━━ DATA TO USE

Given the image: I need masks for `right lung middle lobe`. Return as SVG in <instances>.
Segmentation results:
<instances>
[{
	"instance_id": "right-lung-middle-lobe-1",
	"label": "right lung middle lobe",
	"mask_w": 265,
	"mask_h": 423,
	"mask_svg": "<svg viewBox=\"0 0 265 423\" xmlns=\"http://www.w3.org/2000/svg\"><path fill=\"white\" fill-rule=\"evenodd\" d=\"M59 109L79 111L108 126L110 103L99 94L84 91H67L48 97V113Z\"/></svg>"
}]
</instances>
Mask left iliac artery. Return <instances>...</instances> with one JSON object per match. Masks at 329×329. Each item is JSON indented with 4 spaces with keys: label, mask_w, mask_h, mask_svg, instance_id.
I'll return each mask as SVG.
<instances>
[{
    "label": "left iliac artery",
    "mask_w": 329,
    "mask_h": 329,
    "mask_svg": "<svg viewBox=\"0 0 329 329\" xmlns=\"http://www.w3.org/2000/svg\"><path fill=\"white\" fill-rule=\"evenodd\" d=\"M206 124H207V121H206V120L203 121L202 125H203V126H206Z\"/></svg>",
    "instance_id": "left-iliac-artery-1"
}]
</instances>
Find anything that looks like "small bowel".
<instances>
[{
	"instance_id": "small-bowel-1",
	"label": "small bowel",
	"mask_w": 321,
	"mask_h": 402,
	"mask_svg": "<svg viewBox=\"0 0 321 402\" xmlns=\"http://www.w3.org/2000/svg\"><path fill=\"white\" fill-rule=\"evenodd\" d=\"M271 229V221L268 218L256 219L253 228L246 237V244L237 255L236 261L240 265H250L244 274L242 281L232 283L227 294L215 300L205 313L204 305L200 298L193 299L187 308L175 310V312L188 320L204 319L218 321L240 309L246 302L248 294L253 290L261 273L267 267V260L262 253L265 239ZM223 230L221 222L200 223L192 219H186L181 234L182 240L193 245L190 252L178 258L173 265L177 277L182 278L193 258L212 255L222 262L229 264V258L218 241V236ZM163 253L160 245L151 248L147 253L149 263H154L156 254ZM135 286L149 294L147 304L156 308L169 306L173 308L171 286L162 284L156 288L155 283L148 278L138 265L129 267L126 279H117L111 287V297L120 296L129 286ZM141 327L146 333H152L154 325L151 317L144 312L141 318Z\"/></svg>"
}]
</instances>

━━━━

WHAT TO PRODUCE: The answer should be an exact reproduction of all the entries.

REPLY:
Given the image: I need masks for `right lung middle lobe`. Return as SVG in <instances>.
Segmentation results:
<instances>
[{
	"instance_id": "right-lung-middle-lobe-1",
	"label": "right lung middle lobe",
	"mask_w": 265,
	"mask_h": 423,
	"mask_svg": "<svg viewBox=\"0 0 265 423\" xmlns=\"http://www.w3.org/2000/svg\"><path fill=\"white\" fill-rule=\"evenodd\" d=\"M59 109L79 111L108 126L110 103L99 94L84 91H67L48 97V113Z\"/></svg>"
}]
</instances>
Mask left iliac artery. Return <instances>...</instances> with one JSON object per match. Masks at 329×329. Each item is JSON indented with 4 spaces with keys: label, mask_w, mask_h, mask_svg, instance_id.
I'll return each mask as SVG.
<instances>
[{
    "label": "left iliac artery",
    "mask_w": 329,
    "mask_h": 329,
    "mask_svg": "<svg viewBox=\"0 0 329 329\" xmlns=\"http://www.w3.org/2000/svg\"><path fill=\"white\" fill-rule=\"evenodd\" d=\"M206 124H207V121H206V120L203 121L202 125H203V126H206Z\"/></svg>",
    "instance_id": "left-iliac-artery-1"
}]
</instances>
Find anything that looks like "small bowel".
<instances>
[{
	"instance_id": "small-bowel-1",
	"label": "small bowel",
	"mask_w": 321,
	"mask_h": 402,
	"mask_svg": "<svg viewBox=\"0 0 321 402\" xmlns=\"http://www.w3.org/2000/svg\"><path fill=\"white\" fill-rule=\"evenodd\" d=\"M271 229V221L268 218L256 219L253 228L246 237V244L237 255L236 261L240 265H250L244 274L242 281L232 283L227 294L215 300L205 313L204 305L200 298L193 299L187 308L175 310V312L188 320L204 319L218 321L240 309L246 302L248 294L253 290L261 273L267 267V260L262 253L265 239ZM223 230L221 222L200 223L192 219H186L181 234L182 240L193 245L190 252L178 258L173 265L177 277L182 278L193 258L212 255L222 262L229 264V258L218 241V236ZM163 253L160 245L151 248L147 253L149 263H154L156 254ZM135 286L149 294L147 304L156 308L169 306L173 308L171 286L162 284L156 288L155 283L148 278L138 265L129 267L126 279H117L111 287V297L120 296L129 286ZM141 327L146 333H152L154 325L151 317L144 312L141 318Z\"/></svg>"
}]
</instances>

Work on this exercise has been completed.